Quem sou eu

Minha foto
Agrônomo, com interesses em música e política

terça-feira, 16 de agosto de 2011

Lutas de classe entre as rimas

Por Braulio Tavares


Já falei aqui nestas páginas sobre os conceitos de rima rica e rima pobre. Qualquer manual poético dá explicações sobre esses dois tipos. Minha única ressalva é que ela sugere um preconceito de classe social, e passa, com isso, a ideia falsa de que é preciso deixar de ser pobre e ficar rico de qualquer maneira. Sugere que é preciso evitar a todo custo as rimas pobres e encher o poema de rimas ricas de cima a baixo. Não é bem assim.

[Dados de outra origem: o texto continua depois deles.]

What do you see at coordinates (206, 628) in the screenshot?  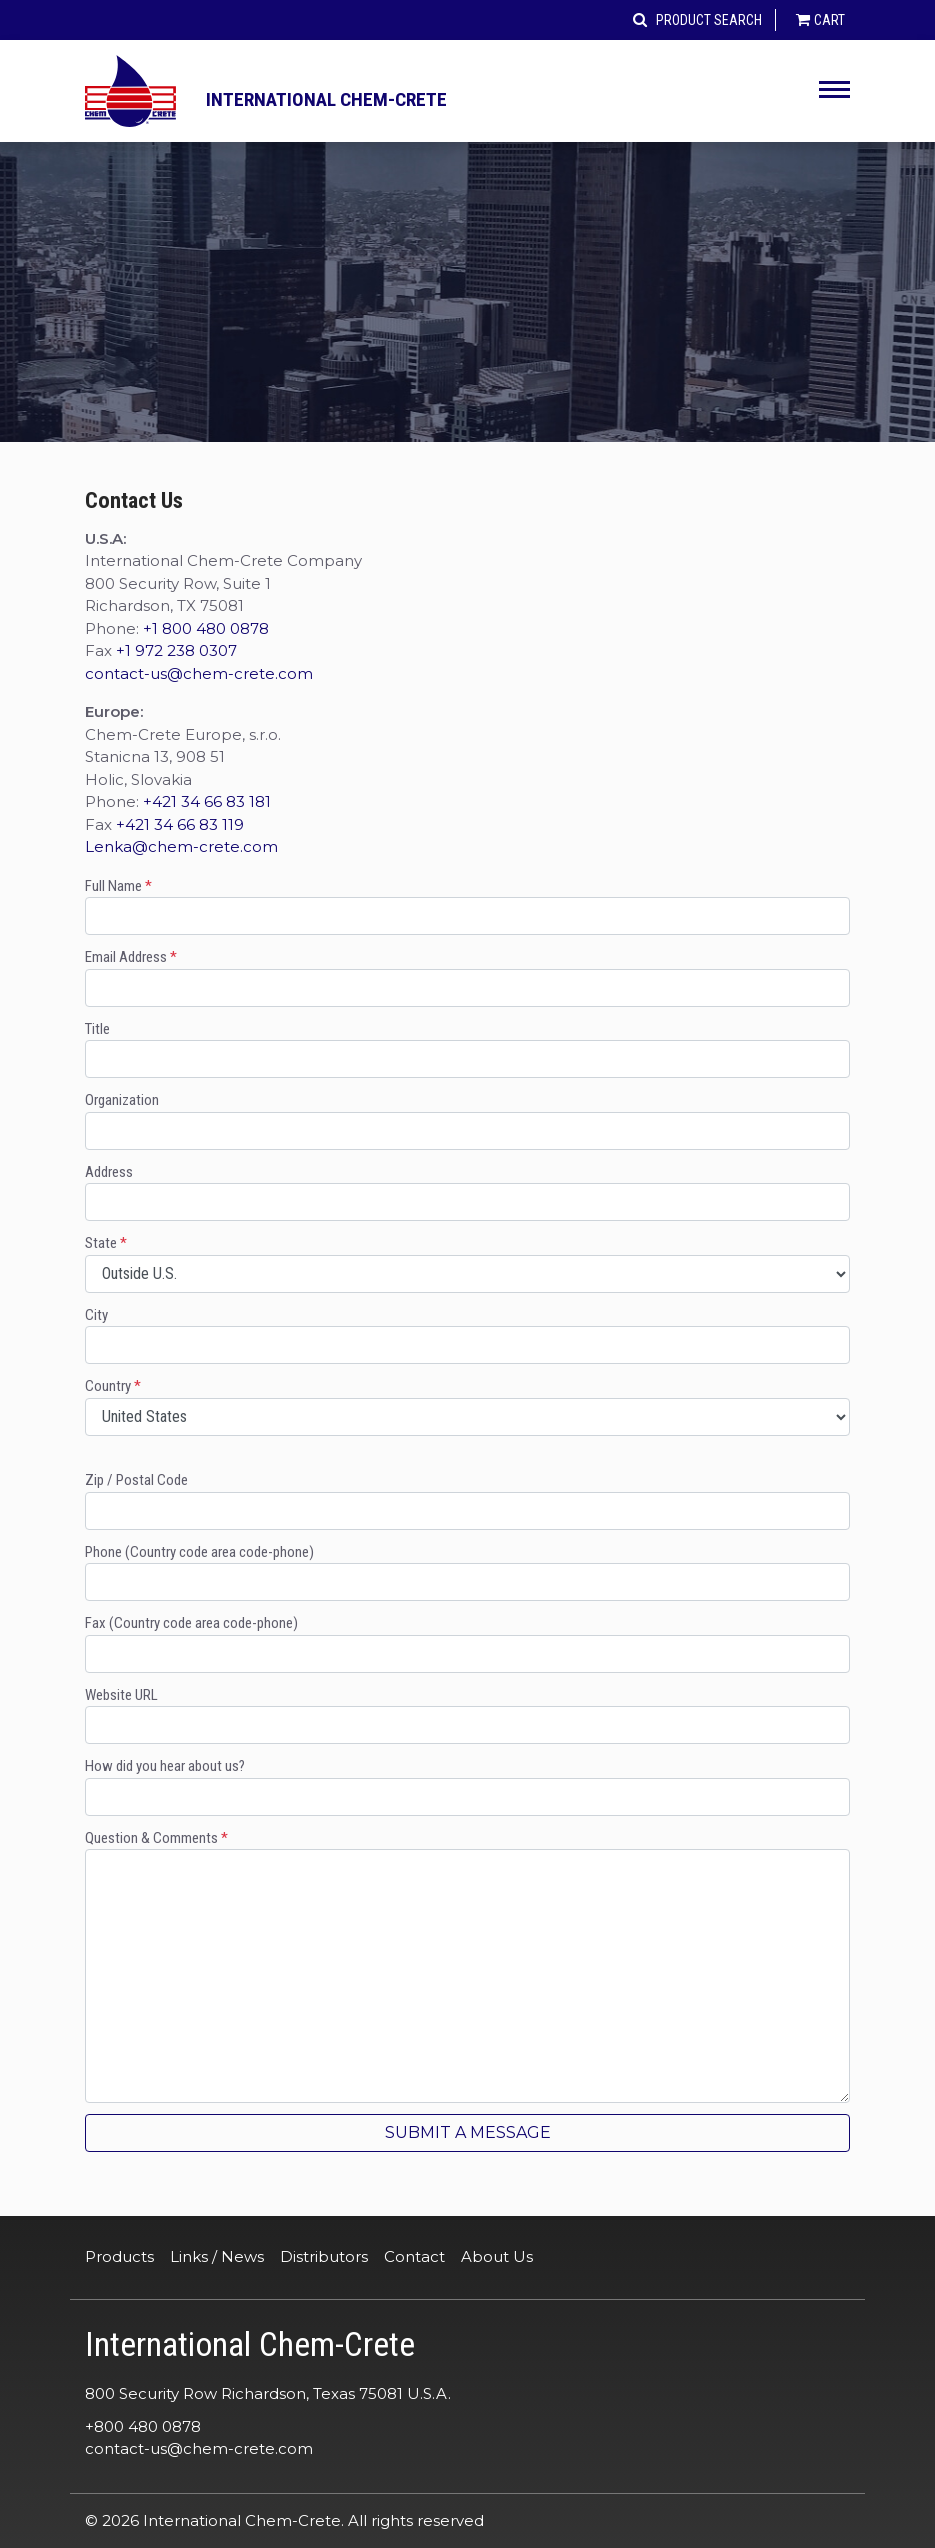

Eu chamaria essas rimas de fáceis e difíceis. A rima fácil (ou pobre) exige um mínimo de esforço ou de imaginação. A mais fácil de todas seria rimar uma palavra com ela mesma:

Quando eu estou com saudade
lembro os olhos do meu bem
pois não sei onde ela anda,
não sei se ela me quer bem.
 

Rimar assim é o máximo da preguiça, embora (a poesia é um mundo vasto) deva existir algum exemplo em que isto foi empregado com proveito poético.

O segundo tipo de rima fácil mais à mão é rimar uma palavra com outra palavra derivada dela mesma. Não existe muito mérito poético em rimar "urbano" com "suburbano". O poeta principiante faz isso com frequência, porque depois de escrever a primeira palavra ele começa a remexer as gavetas da memória procurando uma palavra que termine num som parecido, e em geral a primeira que encontra é justamente um derivado da palavra que já tinha.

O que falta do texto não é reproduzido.